The report will be read by Frederick Blake Jr., the Speaker of the Legislative Assembly. A news conference is scheduled for 3 pm — shortly after the report is read — with Jo Ann Schwartz, a principal with the auditor general’s office.
A news release gives no details on what will be included in the report. But the subject of addiction treatment and mental health resources has been a topic of ongoing discussion in the Assembly.
Increasing the number and variety of culturally respectful, community-based mental health and addictions programs was one of the 22 priorities of the current government at the start of its term.
One of the programs offered as part of the government’s strategy is the community counseling program which offers all residents in any community free sessions and support. The report said in 2020-21, addiction was the leading reason for people using the service.
According to the Department of Health and Social Services 2020-21 annual report, the territorial government has been working on an alcohol strategy that involves a medical detox model.
The report says that year $280,000 in funding was made available to community-based or Indigenous organizations for addictions recovery and harm reduction programing.
No treatment centers in the NWT
There are currently no addiction treatment centers within the NWT, and Rocky Simpson, MLA for Hay River South, has said he wants that to change.
He raised the subject with Julie Green, territorial health minister, in the Legislative Assembly in February.
Green responded by saying the NWT provides on-the-land funding so that communities can adapt the wellness treatment to the way that suits their community best.
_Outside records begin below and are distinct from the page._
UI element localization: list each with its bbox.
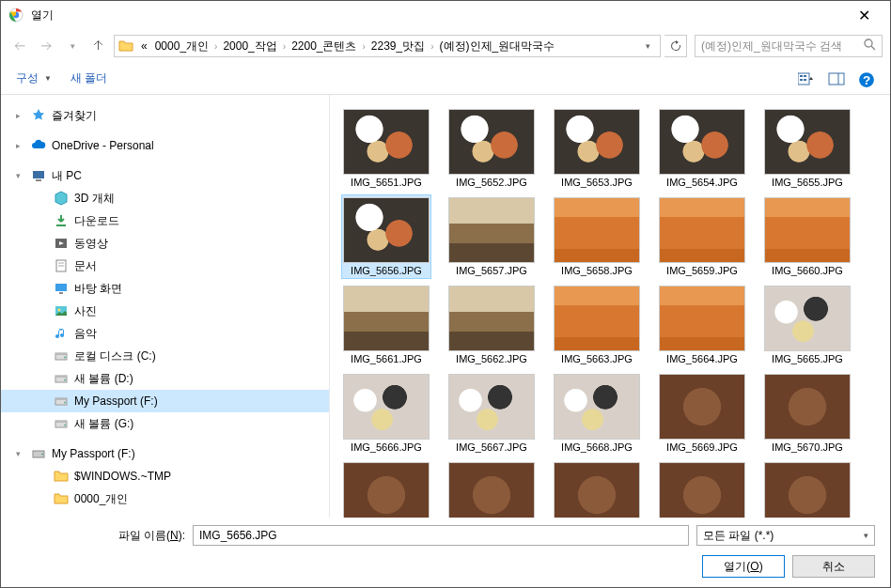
file-item[interactable]: IMG_5661.JPG — [341, 283, 431, 367]
file-list[interactable]: IMG_5651.JPGIMG_5652.JPGIMG_5653.JPGIMG_… — [330, 95, 890, 518]
tree-item[interactable]: 사진 — [1, 300, 329, 322]
open-button[interactable]: 열기(O) — [702, 555, 785, 578]
file-item[interactable]: IMG_5666.JPG — [341, 371, 431, 456]
thumbnail — [554, 109, 640, 175]
breadcrumb-item[interactable]: 2000_작업 — [219, 39, 280, 53]
file-item[interactable]: IMG_5653.JPG — [552, 106, 642, 191]
breadcrumb[interactable]: « 0000_개인›2000_작업›2200_콘텐츠›2239_맛집›(예정)인… — [114, 35, 661, 57]
svg-rect-27 — [55, 376, 67, 378]
tree-item[interactable]: 3D 개체 — [1, 187, 329, 209]
thumbnail — [659, 286, 745, 351]
file-item[interactable]: IMG_5652.JPG — [446, 106, 537, 191]
file-item[interactable]: IMG_5665.JPG — [762, 283, 852, 367]
breadcrumb-item[interactable]: (예정)인제_원대막국수 — [436, 39, 559, 53]
disk-icon — [54, 348, 69, 364]
thumbnail — [343, 286, 430, 351]
file-name: IMG_5660.JPG — [772, 265, 843, 276]
refresh-button[interactable] — [664, 35, 687, 57]
thumbnail — [554, 374, 640, 440]
tree-thispc[interactable]: ▾ 내 PC — [1, 164, 329, 187]
file-name: IMG_5663.JPG — [561, 353, 633, 364]
breadcrumb-item[interactable]: 0000_개인 — [151, 39, 212, 53]
file-item[interactable]: IMG_5655.JPG — [762, 106, 852, 191]
svg-rect-20 — [59, 292, 63, 294]
thumbnail — [659, 462, 745, 518]
svg-point-28 — [64, 379, 66, 381]
photo-icon — [54, 303, 69, 318]
cancel-button[interactable]: 취소 — [792, 555, 875, 578]
organize-menu[interactable]: 구성▼ — [16, 70, 52, 86]
back-button[interactable]: 🡠 — [8, 35, 31, 57]
file-item[interactable]: IMG_5659.JPG — [657, 194, 747, 279]
newfolder-button[interactable]: 새 폴더 — [70, 70, 107, 86]
file-item[interactable]: IMG_5663.JPG — [552, 283, 642, 367]
disk-icon — [54, 394, 69, 409]
file-item[interactable]: IMG_5667.JPG — [446, 371, 537, 456]
main: ▸ 즐겨찾기 ▸ OneDrive - Personal ▾ 내 PC 3D 개… — [1, 95, 890, 518]
desktop-icon — [54, 281, 69, 296]
thumbnail — [764, 109, 851, 175]
svg-text:?: ? — [863, 72, 870, 86]
file-name: IMG_5656.JPG — [351, 265, 422, 276]
thumbnail — [448, 197, 535, 263]
tree-passport[interactable]: ▾ My Passport (F:) — [1, 442, 329, 465]
svg-rect-33 — [55, 421, 67, 423]
tree-item[interactable]: 음악 — [1, 322, 329, 345]
file-item[interactable]: IMG_5662.JPG — [446, 283, 537, 367]
up-button[interactable]: 🡡 — [87, 35, 110, 57]
breadcrumb-separator[interactable]: › — [429, 41, 435, 52]
tree-item[interactable]: 새 볼륨 (G:) — [1, 412, 329, 435]
breadcrumb-item[interactable]: 2239_맛집 — [367, 39, 429, 53]
file-item[interactable]: IMG_5669.JPG — [657, 371, 747, 456]
breadcrumb-prefix: « — [137, 39, 151, 53]
breadcrumb-separator[interactable]: › — [361, 41, 367, 52]
tree-quickaccess[interactable]: ▸ 즐겨찾기 — [1, 104, 329, 127]
chrome-icon — [8, 8, 23, 23]
file-item[interactable]: IMG_5651.JPG — [341, 106, 431, 191]
filename-input[interactable] — [193, 525, 689, 546]
file-item[interactable]: IMG_5654.JPG — [657, 106, 747, 191]
tree-item[interactable]: 다운로드 — [1, 209, 329, 232]
tree-item[interactable]: My Passport (F:) — [1, 390, 329, 412]
file-name: IMG_5653.JPG — [561, 177, 633, 188]
tree-onedrive[interactable]: ▸ OneDrive - Personal — [1, 134, 329, 157]
file-item[interactable]: IMG_5664.JPG — [657, 283, 747, 367]
search-input[interactable]: (예정)인제_원대막국수 검색 — [695, 35, 883, 57]
file-item[interactable]: IMG_5671.JPG — [341, 459, 431, 518]
help-button[interactable]: ? — [858, 71, 875, 86]
file-item[interactable]: IMG_5670.JPG — [762, 371, 852, 456]
file-item[interactable]: IMG_5674.JPG — [657, 459, 747, 518]
tree-item[interactable]: 문서 — [1, 255, 329, 277]
file-item[interactable]: IMG_5672.JPG — [446, 459, 537, 518]
file-item[interactable]: IMG_5675.JPG — [762, 459, 852, 518]
file-item[interactable]: IMG_5660.JPG — [762, 194, 852, 279]
recent-dropdown[interactable]: ▾ — [61, 35, 84, 57]
file-item[interactable]: IMG_5657.JPG — [446, 194, 537, 279]
filetype-filter[interactable]: 모든 파일 (*.*)▾ — [696, 525, 875, 546]
preview-pane-button[interactable] — [828, 71, 845, 86]
tree-item[interactable]: 바탕 화면 — [1, 277, 329, 300]
svg-rect-6 — [800, 79, 803, 81]
forward-button[interactable]: 🡢 — [35, 35, 57, 57]
tree-item[interactable]: $WINDOWS.~TMP — [1, 465, 329, 487]
filename-label: 파일 이름(N): — [16, 528, 185, 544]
svg-point-2 — [865, 39, 872, 47]
tree-item[interactable]: 새 볼륨 (D:) — [1, 367, 329, 390]
tree-item[interactable]: 0000_개인 — [1, 487, 329, 510]
file-item[interactable]: IMG_5673.JPG — [552, 459, 642, 518]
tree-item[interactable]: 동영상 — [1, 232, 329, 255]
breadcrumb-item[interactable]: 2200_콘텐츠 — [288, 39, 360, 53]
window-title: 열기 — [31, 8, 845, 23]
view-menu[interactable] — [798, 71, 815, 86]
svg-rect-19 — [55, 284, 67, 291]
file-item[interactable]: IMG_5668.JPG — [552, 371, 642, 456]
file-name: IMG_5670.JPG — [772, 441, 843, 453]
file-item[interactable]: IMG_5658.JPG — [552, 194, 642, 279]
close-button[interactable]: ✕ — [845, 7, 883, 24]
thumbnail — [448, 286, 535, 351]
file-item[interactable]: IMG_5656.JPG — [341, 194, 431, 279]
tree-item[interactable]: 로컬 디스크 (C:) — [1, 345, 329, 367]
footer: 파일 이름(N): 모든 파일 (*.*)▾ 열기(O) 취소 — [1, 518, 890, 585]
breadcrumb-dropdown[interactable]: ▾ — [640, 41, 656, 51]
navigation-tree[interactable]: ▸ 즐겨찾기 ▸ OneDrive - Personal ▾ 내 PC 3D 개… — [1, 95, 330, 518]
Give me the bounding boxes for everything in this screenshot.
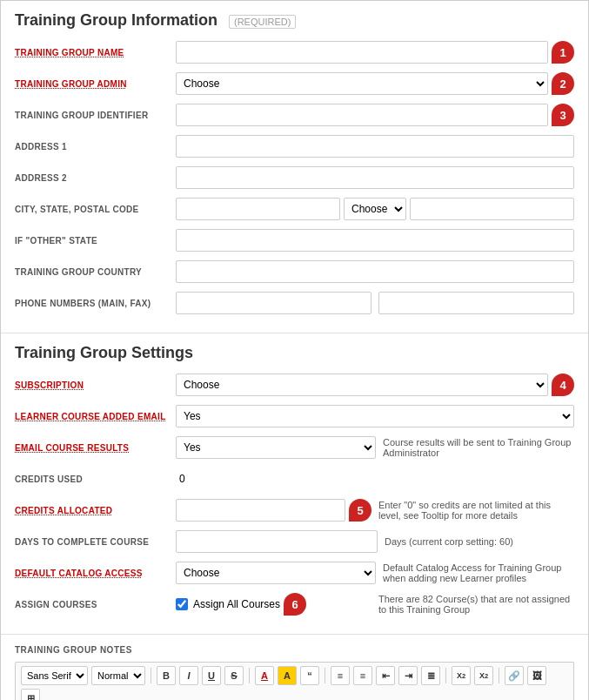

She said there are plans to build a wellness and recovery center in Yellowknife in 2024, but no others are “on the books at this time.”
Some communities have taken the issue of addictions into their own hands, including Fort Simpson, NWT, where there is an independently-run warming center that has offered a managed alcohol program.
This is financed by a community member and the department of housing, and run by Fort Simpson residents.
There have also been some indirect addiction treatments that have come from federal funding.
This includes a healing camp at Aurora Village, which received $2.8 million for four months with the objective to protect the homeless population from COVID-19, but ended up helping several clients deal with addiction-related issues using programs like managed alcohol.
Between February 15 and March 31, 2021, a survey administered by the department of Health and Social Services heard from 439 people in the NWT who have sought addiction treatment.
The survey found that people seeking treatment for substance use disorders in the territory are generally happy with the quality of the services that exist — but want to see more treatment options available in their communities.